►

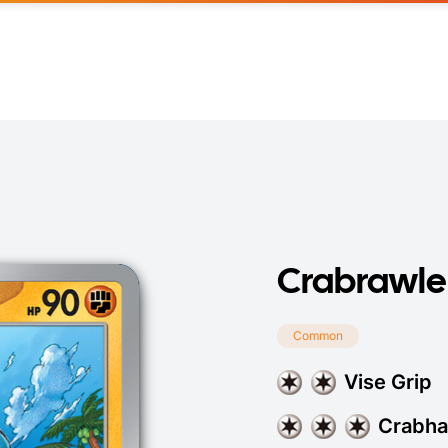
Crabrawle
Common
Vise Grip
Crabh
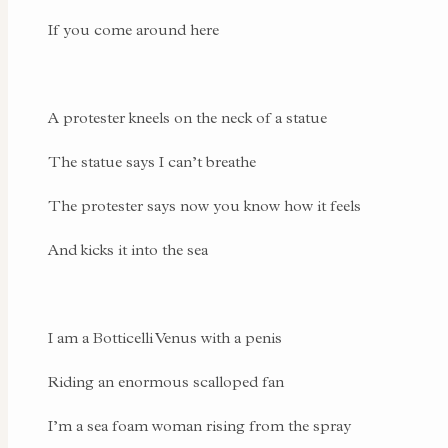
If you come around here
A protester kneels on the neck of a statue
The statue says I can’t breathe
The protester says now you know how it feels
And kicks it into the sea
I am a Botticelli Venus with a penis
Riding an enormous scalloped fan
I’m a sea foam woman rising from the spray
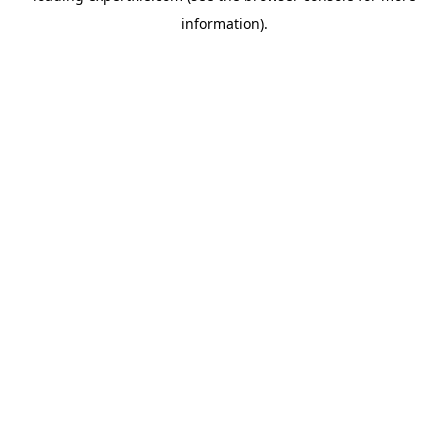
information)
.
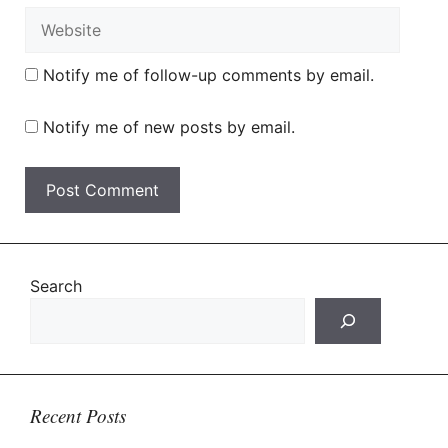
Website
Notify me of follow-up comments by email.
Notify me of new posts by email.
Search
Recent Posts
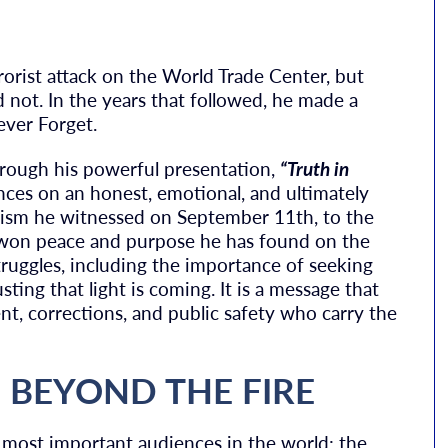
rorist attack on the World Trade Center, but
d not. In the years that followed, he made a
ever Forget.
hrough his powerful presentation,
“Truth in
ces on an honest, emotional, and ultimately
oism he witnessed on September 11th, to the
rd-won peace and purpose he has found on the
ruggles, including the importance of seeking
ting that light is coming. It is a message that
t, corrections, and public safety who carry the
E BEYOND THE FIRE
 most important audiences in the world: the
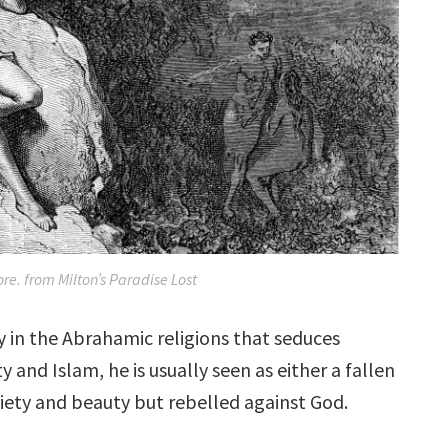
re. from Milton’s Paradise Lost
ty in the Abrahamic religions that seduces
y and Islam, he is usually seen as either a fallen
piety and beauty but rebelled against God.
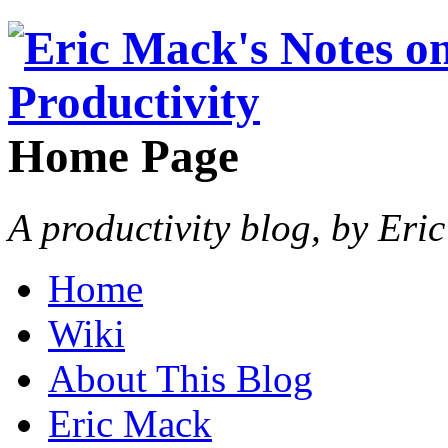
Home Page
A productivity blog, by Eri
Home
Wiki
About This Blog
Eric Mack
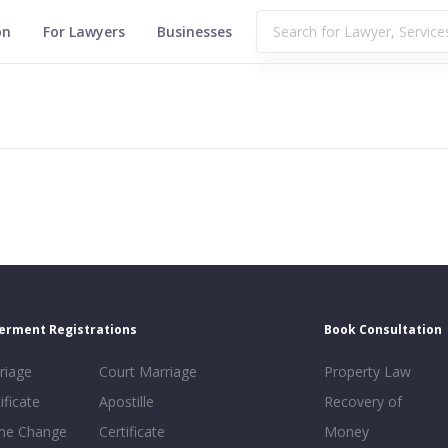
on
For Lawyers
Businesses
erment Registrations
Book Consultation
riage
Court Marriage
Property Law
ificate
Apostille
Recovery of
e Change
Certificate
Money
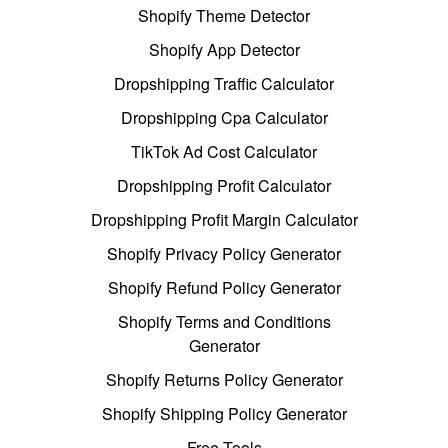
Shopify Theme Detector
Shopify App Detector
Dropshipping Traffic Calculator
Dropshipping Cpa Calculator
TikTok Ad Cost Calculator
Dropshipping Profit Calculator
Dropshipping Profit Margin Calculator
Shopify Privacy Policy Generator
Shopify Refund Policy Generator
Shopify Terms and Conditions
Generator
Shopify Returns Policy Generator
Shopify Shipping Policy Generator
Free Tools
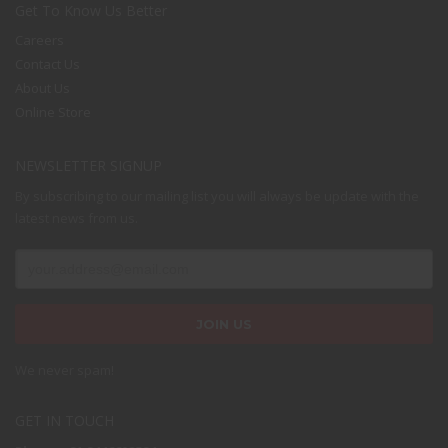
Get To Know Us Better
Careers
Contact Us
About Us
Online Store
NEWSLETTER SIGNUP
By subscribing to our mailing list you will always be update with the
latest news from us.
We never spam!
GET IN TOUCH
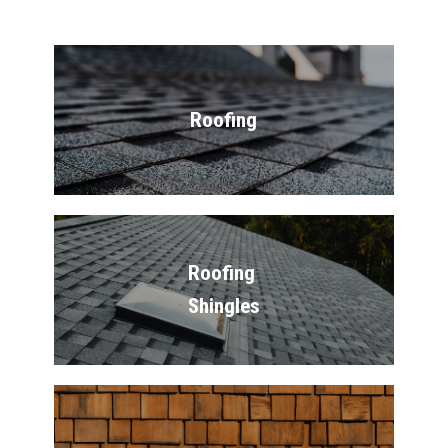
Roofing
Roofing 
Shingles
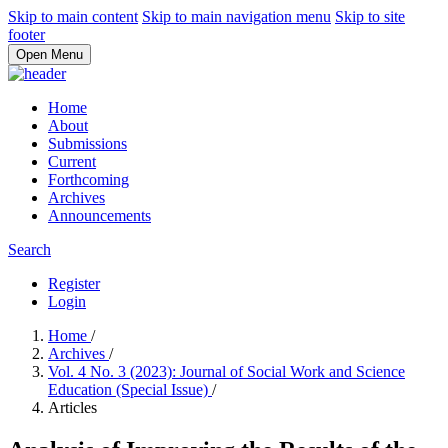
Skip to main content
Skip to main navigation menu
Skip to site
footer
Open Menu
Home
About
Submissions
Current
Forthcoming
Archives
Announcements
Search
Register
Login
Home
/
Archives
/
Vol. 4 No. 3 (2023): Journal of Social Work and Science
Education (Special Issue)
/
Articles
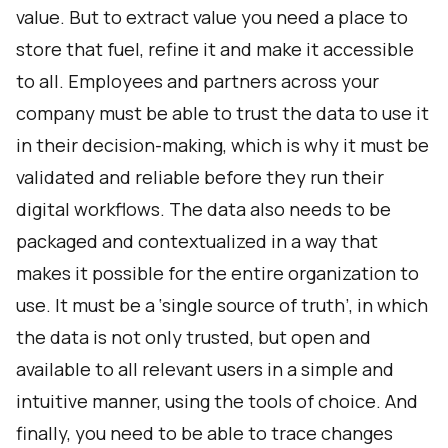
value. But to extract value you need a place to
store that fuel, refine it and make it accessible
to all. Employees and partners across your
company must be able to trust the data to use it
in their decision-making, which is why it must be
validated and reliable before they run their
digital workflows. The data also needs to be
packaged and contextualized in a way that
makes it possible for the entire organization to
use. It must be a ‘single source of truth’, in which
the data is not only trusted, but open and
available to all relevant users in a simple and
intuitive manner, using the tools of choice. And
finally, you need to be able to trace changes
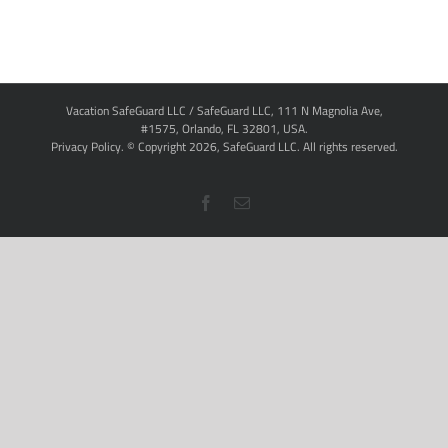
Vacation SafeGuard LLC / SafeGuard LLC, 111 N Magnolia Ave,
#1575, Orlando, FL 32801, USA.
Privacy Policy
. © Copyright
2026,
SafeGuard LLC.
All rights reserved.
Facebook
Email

◄
►

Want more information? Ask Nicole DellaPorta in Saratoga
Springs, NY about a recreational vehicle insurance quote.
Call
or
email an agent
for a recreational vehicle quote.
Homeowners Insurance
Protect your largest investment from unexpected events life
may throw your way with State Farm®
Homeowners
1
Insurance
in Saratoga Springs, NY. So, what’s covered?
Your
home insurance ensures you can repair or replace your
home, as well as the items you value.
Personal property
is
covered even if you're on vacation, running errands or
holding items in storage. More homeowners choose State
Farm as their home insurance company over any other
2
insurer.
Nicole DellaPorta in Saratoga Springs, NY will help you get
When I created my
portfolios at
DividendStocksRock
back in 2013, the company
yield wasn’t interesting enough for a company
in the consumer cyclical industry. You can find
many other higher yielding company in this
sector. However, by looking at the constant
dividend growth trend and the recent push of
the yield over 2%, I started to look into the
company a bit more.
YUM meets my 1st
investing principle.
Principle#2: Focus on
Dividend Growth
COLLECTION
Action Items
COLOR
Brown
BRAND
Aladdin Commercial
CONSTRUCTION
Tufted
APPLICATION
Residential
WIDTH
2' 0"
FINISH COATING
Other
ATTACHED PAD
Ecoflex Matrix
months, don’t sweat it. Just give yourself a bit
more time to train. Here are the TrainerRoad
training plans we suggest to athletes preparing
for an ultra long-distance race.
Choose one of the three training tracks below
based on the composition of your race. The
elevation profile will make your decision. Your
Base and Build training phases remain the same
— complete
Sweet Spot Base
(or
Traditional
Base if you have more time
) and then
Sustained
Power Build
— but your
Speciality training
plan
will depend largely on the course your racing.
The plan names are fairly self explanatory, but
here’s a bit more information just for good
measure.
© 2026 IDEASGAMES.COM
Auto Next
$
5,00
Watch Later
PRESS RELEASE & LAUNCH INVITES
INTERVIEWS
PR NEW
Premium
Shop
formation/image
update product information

◄
►

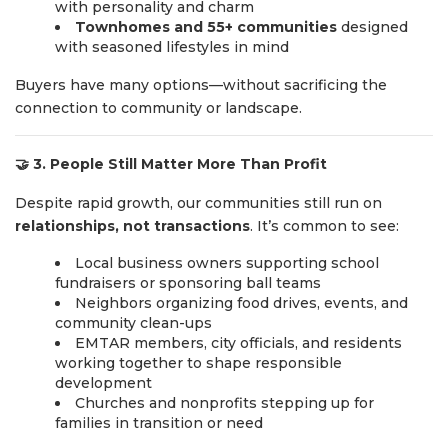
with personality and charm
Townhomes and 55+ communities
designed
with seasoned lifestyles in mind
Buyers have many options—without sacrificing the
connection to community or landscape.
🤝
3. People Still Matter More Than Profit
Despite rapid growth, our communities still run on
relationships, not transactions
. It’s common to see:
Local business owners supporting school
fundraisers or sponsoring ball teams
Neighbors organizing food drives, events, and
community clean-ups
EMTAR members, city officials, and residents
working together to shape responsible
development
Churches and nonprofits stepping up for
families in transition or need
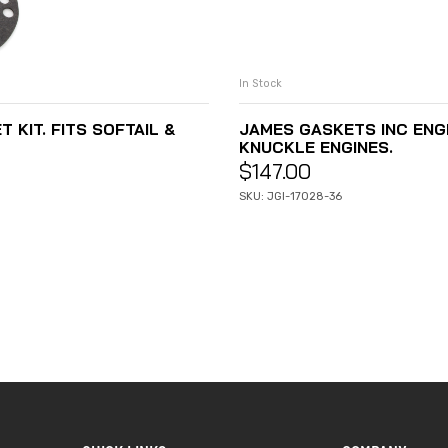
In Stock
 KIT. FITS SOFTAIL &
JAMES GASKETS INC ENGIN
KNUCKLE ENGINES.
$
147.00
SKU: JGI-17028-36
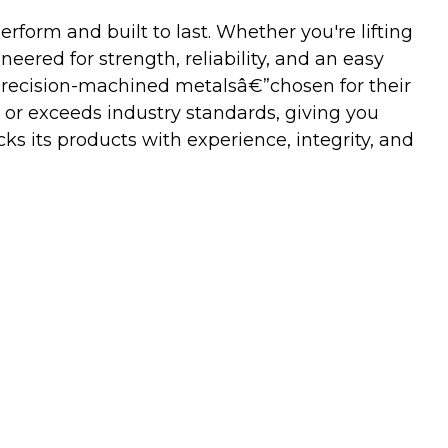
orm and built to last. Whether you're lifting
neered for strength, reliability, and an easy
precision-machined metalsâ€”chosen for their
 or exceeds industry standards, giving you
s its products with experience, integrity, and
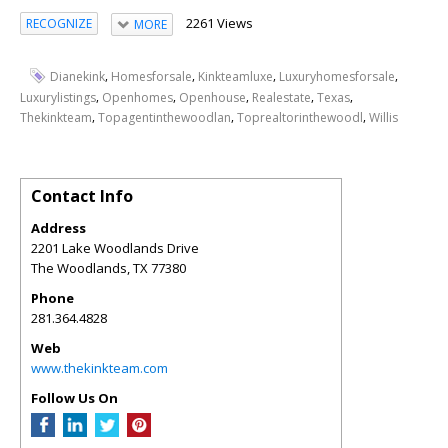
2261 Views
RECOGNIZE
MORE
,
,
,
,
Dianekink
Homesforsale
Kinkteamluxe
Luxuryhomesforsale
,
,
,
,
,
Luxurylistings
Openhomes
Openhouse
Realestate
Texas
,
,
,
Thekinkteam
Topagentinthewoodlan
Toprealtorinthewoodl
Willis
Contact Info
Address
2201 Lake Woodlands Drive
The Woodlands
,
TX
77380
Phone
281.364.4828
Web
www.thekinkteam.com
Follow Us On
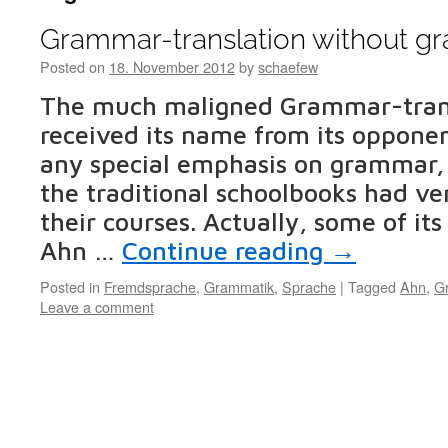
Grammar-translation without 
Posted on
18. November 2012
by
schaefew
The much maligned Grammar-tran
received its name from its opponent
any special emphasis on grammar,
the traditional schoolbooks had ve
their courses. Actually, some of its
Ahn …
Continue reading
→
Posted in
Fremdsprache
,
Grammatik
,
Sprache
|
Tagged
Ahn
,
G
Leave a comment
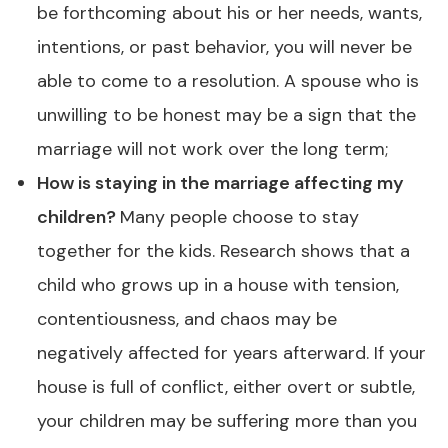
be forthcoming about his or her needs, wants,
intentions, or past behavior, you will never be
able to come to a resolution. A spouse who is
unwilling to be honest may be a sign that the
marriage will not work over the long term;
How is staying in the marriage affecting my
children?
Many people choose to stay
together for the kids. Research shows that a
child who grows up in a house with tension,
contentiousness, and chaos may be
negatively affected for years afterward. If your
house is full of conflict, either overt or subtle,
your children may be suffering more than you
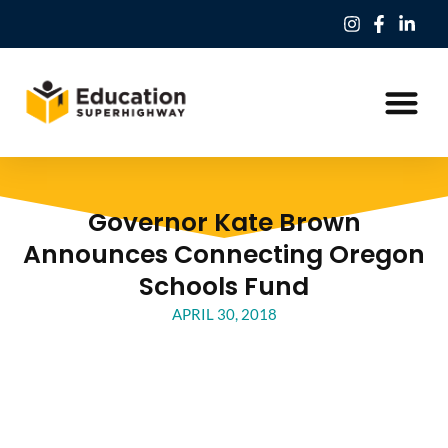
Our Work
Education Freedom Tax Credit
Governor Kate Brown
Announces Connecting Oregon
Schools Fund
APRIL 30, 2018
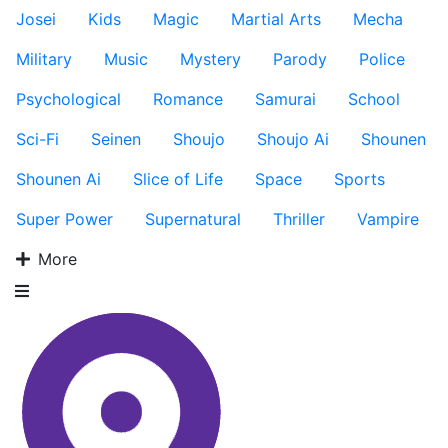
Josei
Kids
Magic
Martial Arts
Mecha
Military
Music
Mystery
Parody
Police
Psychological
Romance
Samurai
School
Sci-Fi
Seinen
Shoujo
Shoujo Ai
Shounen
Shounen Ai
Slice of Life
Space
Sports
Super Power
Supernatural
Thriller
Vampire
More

◄

WHAT YOU HAVE TO DO. Above are the entries; copy out every line among them that contains the word "honest".

EXERCISE RESULT.
ces on an honest, emotional, and ultimately
unwilling to be honest may be a sign that the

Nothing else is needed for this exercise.